Statistical inference with the GSS data

Part 1: Data

Since 1972, the GSS has collected demographic data on American adult respondents along with data on their attitudes, behaviors & attributes. The dataset allows for analysis of trends and constants in these answers over time as it was collected yearly until 1994 and then every other year after that. Each row in the dataset represents a “case”, or a single respondent’s answers for a single year.

Generalizability

For recent years of the GSS (since 1977), respondents were predetermined using a “full probability sample”, meaning they were selected randomly. Therefore, the results from 1977 are generalizable to the population that was included in the survey (English speaking, adult, American). The survey design is not an experiment, but rather observational, therefore cannot be used to infer causality.

Caveats:

Before 1977, the GSS used a modified probability sample, employing a block quota which introduces sample bias based on respondents not at home at the time of the survey. Later surveys predesignated respondents so did not have this bias. Therefore, in this analysis, I will focus on years 1977 and after.

Until 2006, the suervey only covered the US English-speaking population so data should not be generalized to non-English speakers

There is potential non-response bias due to the survey being voluntary and time limited to one hour. NA values will be omitted from the analysis. The behavioral/attitudinal answers provided are not validated, so there is potentially bias from the respondents not wanting to admit to certain attitudes or behaviors.

Load packages

library(ggplot2)
library(dplyr)
library(statsr)
library(gridExtra)
library(grid)

Load data

load("gss.Rdata")

Part 2: Research question

Has confidence in religious institutions changed from the pre-Internet era (before the mid-90’s) to the era post consumer adoption of the Internet (1996 and later, for the purpose of this analysis)? Specifically, is it different amongst young adults (more likely to adopt the Internet earlier)?

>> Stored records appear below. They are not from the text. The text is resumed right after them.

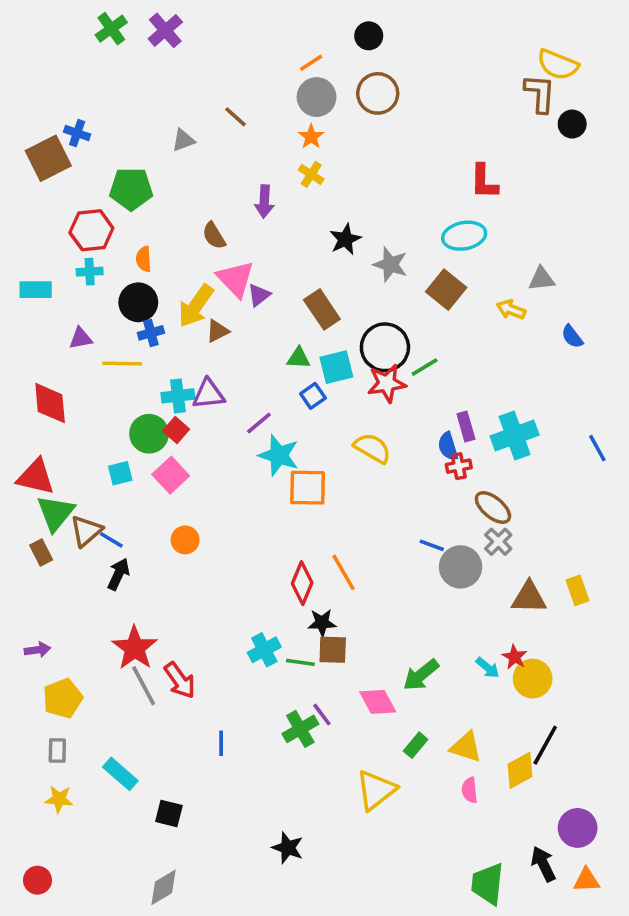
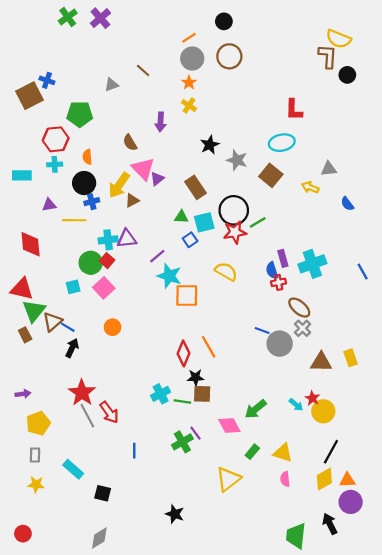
yellow diamond: (520, 770) -> (324, 479), moved
orange triangle: (587, 880) -> (347, 480), moved

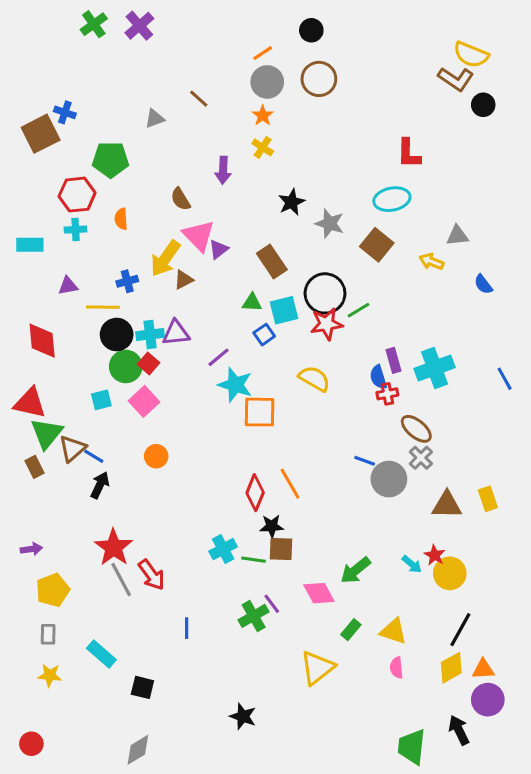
brown L-shape: (328, 56) -> (456, 79), turned 120
black circle: (84, 183) -> (117, 335), moved

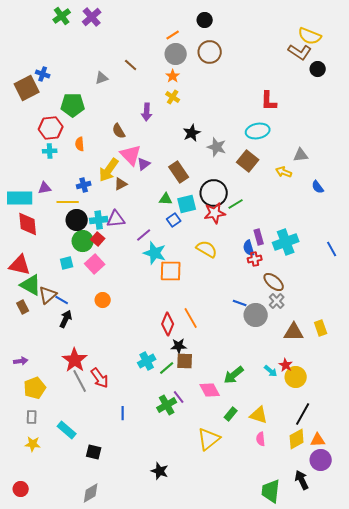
cyan rectangle: (30, 245) -> (20, 198), moved, size x1.4
green triangle: (47, 433) -> (31, 285), turned -40
green line: (254, 560) -> (167, 368), turned -49

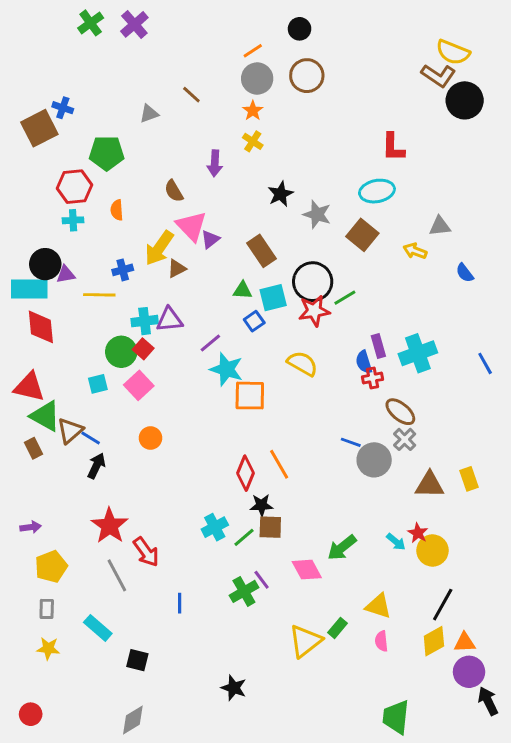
black circle: (318, 69) -> (465, 100), size x1.6
black circle: (77, 220) -> (45, 264), moved
gray line: (80, 381) -> (117, 575), moved
green rectangle: (231, 414) -> (338, 628), moved
black arrow: (302, 480) -> (488, 701), moved

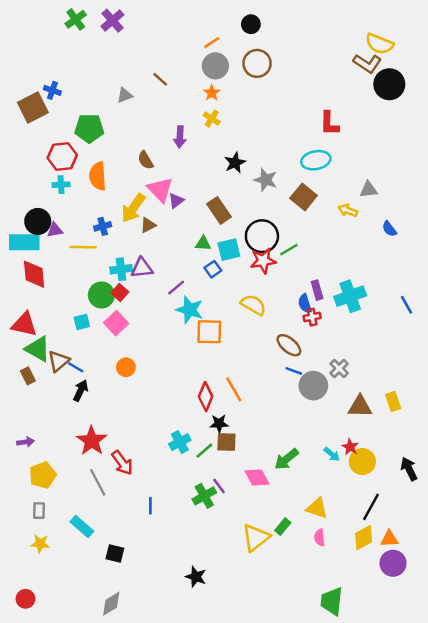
orange semicircle: (117, 210) -> (98, 176), size x1.6
brown ellipse: (400, 412) -> (289, 345), moved
black arrow: (488, 701) -> (409, 469), moved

Today, it seems as though people are moving away from religion and towards science/technology. It will be interesting to see if during the era of the rise of internet, people’s confidence in religious institutions has waned.

Part 3: Exploratory data analysis

NOTE: Insert code chunks as needed by clicking on the “Insert a new code chunk” button (green button with orange arrow) above. Make sure that your code is visible in the project you submit. Delete this note when before you submit your work.

dim(gss)

## [1] 57061   114

length(unique(gss$year))

## [1] 29

min(gss$year)

## [1] 1972

max(gss$year)

## [1] 2012

There are 57K rows in the GSS data, each respresenting one respondent from one year of the survey. There are 29 years included in the data, beginning in 1972 and ending in 2012.

# get rid of rows with NA values
data <- gss %>% select(year, age, conclerg) %>% na.omit()

# categorize respondents by age into groups
data$age_group <- ifelse(data$age < 25, "young_adult",
                   ifelse(data$age >= 25 & data$age< 65, "adult", "senior"))
prop.table(table(data$conclerg, data$age_group), 2)

##               
##                    adult    senior young_adult
##   A Great Deal 0.2601238 0.3843156   0.2927681
##   Only Some    0.5265866 0.4352978   0.4945137
##   Hardly Any   0.2132896 0.1803867   0.2127182

plot1 <- ggplot(data) + aes(x=age_group, fill=conclerg) + geom_bar(position="fill")
plot1 <- plot1 + xlab("Age Group") + ylab("Proportion") + scale_fill_discrete(name="Confidence in Organized Religion")
plot1

For all years of the survey in aggregate, it looks like the levels of confidence in organized religion of adults vs. young adults is about equal, while seniors are more likely to have “A Great Deal” of confidence and less likely to have “Hardly Any” confidence. But do these look different for in the pre-Internet era vs. post-Internet era?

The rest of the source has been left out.